The differentiation of ESC coincides with cell-type specific changes in the structure and composition of chromatin. The detection of those changes provides valuable insights into the mechanisms that define stemcellness and cell differentiation. Chromatin immunoprecipitation (ChIP) represents a valuable method to dissect the molecular mechanisms underlying stem cell differentiation.

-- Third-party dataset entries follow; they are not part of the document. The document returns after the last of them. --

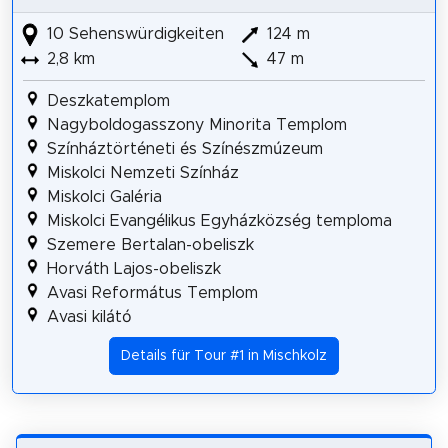
10 Sehenswürdigkeiten
124 m
2,8 km
47 m
Deszkatemplom
Nagyboldogasszony Minorita Templom
Színháztörténeti és Színészmúzeum
Miskolci Nemzeti Színház
Miskolci Galéria
Miskolci Evangélikus Egyházközség temploma
Szemere Bertalan-obeliszk
Horváth Lajos-obeliszk
Avasi Református Templom
Avasi kilátó
Details für Tour #1 in Mischkolz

Cite this ArticleCopy Citation | Download Citations
Bertani, S., Kan, A., Sauer, F. Chromatin Immunoprecipitation from Human Embryonic Stem Cells. J. Vis. Exp. (17), e780, doi:10.3791/780 (2008).
Translate text to:
The functional and structural complexity of the myriad of cells in metazoan organisms arises from a small number of stem cells. Stem cells are characterized by two fundamental properties: self-renewal and multipotency that allows a stem cell to differentiate into virtually any cell type 1. The progression stem cell to differentiated cell is characterized by loss of multipotency, structural and morphological changes and the hierarchic activity of transcription factors and signaling molecules, whose activities establish and maintain cell-type specific gene expression patterns. At the molecular level, cell differentiation involves dynamic changes of the structure and composition of chromatin and the detection of those dynamic changes can provide valuable insights into the functional features of stem cells and the cell differentiation process 2,3. Chromatin is a highly compacted DNA-protein complex that forms when cells package chromosomal DNA with proteins, mainly histones 4. Stemcellness and cell differentiation has been correlated with the presence of specific arrays of regulatory proteins such as epigenetic factors, histone variants, and transcription factors 2,3,5.
Chromatin immunoprecipitation (ChIP) provides a valuable method to monitor the presence of RNA, proteins, and protein modifications in chromatin 6,7. The comparison of chromatin from different cell types can elucidate dynamic changes in protein-chromatin associations that occur during cell differentiation.
Chromatin immunoprecipitation involves the purification of in vivo cross-linked chromatin. The isolated chromatin is reduced to smaller fragments by enzymatic digestion or mechanical force. Chromatin fragments are precipitated using specific antibodies to target proteins or protein and DNA modifications. The precipitated DNA or RNA is purified and used as a template for PCR or DNA microarray based assays. Prerequisites for a successful ChIP are high quality antibodies to the desired antigen and the availability of chromatin from control cells that do not express the target molecule. ChIP can correlate the presence of proteins, protein and RNA modifications, and RNA with specific target DNA, and depending on the choice of outread tool, detects the association of target molecules at specific target genes or in the context of an entire genome. The comparison of the distribution of proteins in the chromatin of differentiating cells can elucidate the dynamic changes of chromatin composition that coincide with the progression of cells along a cell lineage.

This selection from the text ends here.